**Your task:**
Go through the data and copy every line exactly, but not the images.

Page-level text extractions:
*** Block opens ***

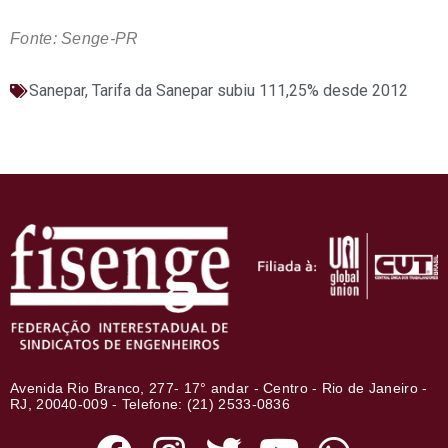
Fonte: Senge-PR
Sanepar
,
Tarifa da Sanepar subiu 111,25% desde 2012
Avenida Rio Branco, 277- 17° andar - Centro - Rio de Janeiro -
RJ, 20040-009 - Telefone: (21) 2533-0836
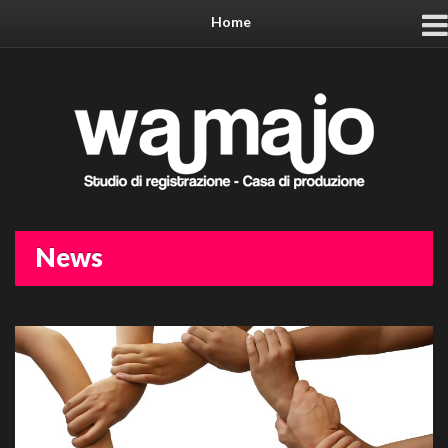
Home
News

*** Block closes ***

**Exercise output:**
Fonte: Senge-PR
Sanepar
,
Tarifa da Sanepar subiu 111,25% desde 2012
Avenida Rio Branco, 277- 17° andar - Centro - Rio de Janeiro -
RJ, 20040-009 - Telefone: (21) 2533-0836
Home
News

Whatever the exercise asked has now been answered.